Ajax and UTF8
I have suddenly found out that the faith that I had placed in the javascript escape(), encodeURI() and encodeURIComponent() for encoding correctly were misplaced. Here is the problem, a traditional form submits UTF-8 perfectly and all works. An AJAX form only works if there are no UTF-8 characters. And this only happens with certain UTF-8 characters that are high up in the range. It turns out that %20%u5FFD encoding produced by the above doesnt work when submitted as a application/x-www-form-urlencoded to Tomcat, even with charset=utf-8 or Character-Encoding: UTF-8; . The encoding has to be +%5F%FD to make it work. If you bring up tcpdump and look at the raw tcp packets you will see that Firefox uses the latter for direct posts.
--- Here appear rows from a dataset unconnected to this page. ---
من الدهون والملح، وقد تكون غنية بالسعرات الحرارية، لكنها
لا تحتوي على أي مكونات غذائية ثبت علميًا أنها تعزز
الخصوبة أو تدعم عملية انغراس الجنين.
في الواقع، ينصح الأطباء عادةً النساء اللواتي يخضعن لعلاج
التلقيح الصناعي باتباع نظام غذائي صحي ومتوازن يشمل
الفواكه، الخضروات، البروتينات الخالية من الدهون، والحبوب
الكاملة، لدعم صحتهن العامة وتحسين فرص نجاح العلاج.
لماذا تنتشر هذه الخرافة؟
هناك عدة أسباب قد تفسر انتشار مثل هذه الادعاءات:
Unfortunately there is no javascript encoder to do this :(, but its not that hard.
var result = encodeURIComponent(formVar);
result = result.replace(/%20/g,"+");
for ( var p = result.indexOf("%u"); p != -1; p = result.indexOf("%u") ) {
var code = result.substr(p,6);
var rep = '%' + code.substr(2,2) + '%' + code.substr(4,2);
result = result.replace(code,rep);
}
var p = -1;
for ( p = result.indexOf("%",p+1); p != -1; p = result.indexOf("%",p+1) ) {
var code = result.substr(p,3);
var rep = code.toUpperCase();
result = result.replace(code,rep);
}
return result;
Its not exactly the perfect way, but it works.